• _Exercise directions_: The answer is the line that contains "to Logan County. More broadly, the park was" followed by every later line of the entries below, each repeated exactly, and nothing else.

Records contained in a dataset
▽

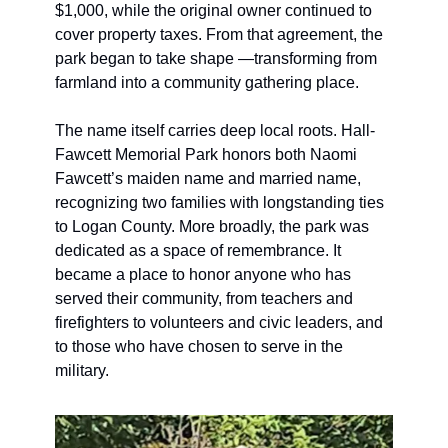
$1,000, while the original owner continued to 
cover property taxes. From that agreement, the 
park began to take shape —transforming from 
farmland into a community gathering place.
The name itself carries deep local roots. Hall-
Fawcett Memorial Park honors both Naomi 
Fawcett’s maiden name and married name, 
recognizing two families with longstanding ties 
to Logan County. More broadly, the park was 
dedicated as a space of remembrance. It 
became a place to honor anyone who has 
served their community, from teachers and 
firefighters to volunteers and civic leaders, and 
to those who have chosen to serve in the 
military.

△

• _Answer section_:
to Logan County. More broadly, the park was 
dedicated as a space of remembrance. It 
became a place to honor anyone who has 
served their community, from teachers and 
firefighters to volunteers and civic leaders, and 
to those who have chosen to serve in the 
military.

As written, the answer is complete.